Approaching good enough in Excel

The big 4 – sorting, filtering, aggregating and merging – are enough to help you answer 99 percent of data questions. And almost all the time, Excel will be all you need. Today, we use Excel in two real news situations, including formatting is as it actually comes in the real world.

Housekeeping

Basic skills when your data is bigger

A digression: sometimes data is published to the web, but, without context, it’s hard to know whether it’s interesting or not. Here’s an example about NYC school attendance from WNYC.

It’s easy to pull down this data every day, but, pretty quickly, it’s going to get big enough that you will regret any cheating / manual labor you might have done in our earlier exercises last week.

Excel work doesn’t have to look like it

Your job is to identify as many people as you can in the picture above.

  1. The easiest people to identify in the picture should be the runners. From the online results, here’s a spreadsheet.

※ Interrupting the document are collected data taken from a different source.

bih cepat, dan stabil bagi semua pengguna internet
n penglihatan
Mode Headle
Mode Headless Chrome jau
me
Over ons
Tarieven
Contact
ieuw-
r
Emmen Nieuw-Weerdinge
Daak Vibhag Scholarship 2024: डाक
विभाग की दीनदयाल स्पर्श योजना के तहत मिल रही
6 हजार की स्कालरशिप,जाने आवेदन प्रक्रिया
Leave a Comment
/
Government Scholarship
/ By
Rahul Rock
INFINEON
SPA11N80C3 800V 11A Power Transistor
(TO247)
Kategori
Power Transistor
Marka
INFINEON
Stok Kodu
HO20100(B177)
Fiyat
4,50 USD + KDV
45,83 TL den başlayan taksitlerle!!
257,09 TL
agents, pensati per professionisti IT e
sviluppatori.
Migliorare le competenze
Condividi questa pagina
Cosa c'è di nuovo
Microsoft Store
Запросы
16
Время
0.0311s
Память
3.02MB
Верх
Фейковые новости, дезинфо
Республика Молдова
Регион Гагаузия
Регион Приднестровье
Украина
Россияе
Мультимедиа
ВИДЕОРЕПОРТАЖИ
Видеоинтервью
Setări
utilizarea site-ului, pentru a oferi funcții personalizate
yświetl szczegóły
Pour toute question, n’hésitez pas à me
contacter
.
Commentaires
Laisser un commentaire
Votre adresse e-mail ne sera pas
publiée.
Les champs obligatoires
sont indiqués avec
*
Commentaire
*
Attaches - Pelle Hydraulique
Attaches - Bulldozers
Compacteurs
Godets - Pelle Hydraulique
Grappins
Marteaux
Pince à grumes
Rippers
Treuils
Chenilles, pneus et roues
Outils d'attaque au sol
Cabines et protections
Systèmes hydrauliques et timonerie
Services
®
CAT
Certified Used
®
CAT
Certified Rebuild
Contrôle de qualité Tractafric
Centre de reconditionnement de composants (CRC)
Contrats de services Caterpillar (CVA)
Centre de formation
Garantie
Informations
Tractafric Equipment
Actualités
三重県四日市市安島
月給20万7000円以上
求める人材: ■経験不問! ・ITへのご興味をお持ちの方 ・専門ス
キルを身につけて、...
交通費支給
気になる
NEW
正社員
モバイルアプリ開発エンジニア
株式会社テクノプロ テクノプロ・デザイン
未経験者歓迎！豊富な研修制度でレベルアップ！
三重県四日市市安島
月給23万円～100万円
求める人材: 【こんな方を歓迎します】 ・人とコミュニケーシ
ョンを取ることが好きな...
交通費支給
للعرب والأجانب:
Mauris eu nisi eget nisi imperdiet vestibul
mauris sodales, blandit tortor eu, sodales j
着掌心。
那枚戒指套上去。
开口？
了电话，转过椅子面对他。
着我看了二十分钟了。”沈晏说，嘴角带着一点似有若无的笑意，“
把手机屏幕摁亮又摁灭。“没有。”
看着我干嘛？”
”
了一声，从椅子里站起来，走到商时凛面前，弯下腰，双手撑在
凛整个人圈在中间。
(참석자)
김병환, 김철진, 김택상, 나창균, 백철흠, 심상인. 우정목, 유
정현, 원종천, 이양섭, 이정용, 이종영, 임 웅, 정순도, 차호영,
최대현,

  2. Here’s a wrinkle: not everyone in the photo started at the same time. Here’s what the race organizers have to say about that: “Red bibs (numbers 101 - 8,999) are assigned to Wave 1 (10:00 a.m.). White bibs (numbers 9,000 to 17,999) are assigned to Wave 2 (10:20 a.m.). Blue bibs (numbers 18,000 +) are assigned to Wave 3 (10:40 a.m.).”

  3. Subtract 40 minutes from the finish gun off of everyone with a bib number less than 9000, and 20 minutes from everyone with a bib number from 9000 to 17999.

  4. Make a list of runners to call. Put their first and last names into separate columns with some combination of “Data -> Text to columns” and find and replace.

  5. Here’s the NYT take.

Data in the real world

Unfortunately, data doesn’t always come formatted the way we like. Let’s take a recent example from last year with some data about successful gun traces out of Chicago. (A gun trace is where they find out where a gun found in a crime was purchased.) After some phone calls, you get your hands on some source data. Go ahead and download it and open it in a spreadsheet.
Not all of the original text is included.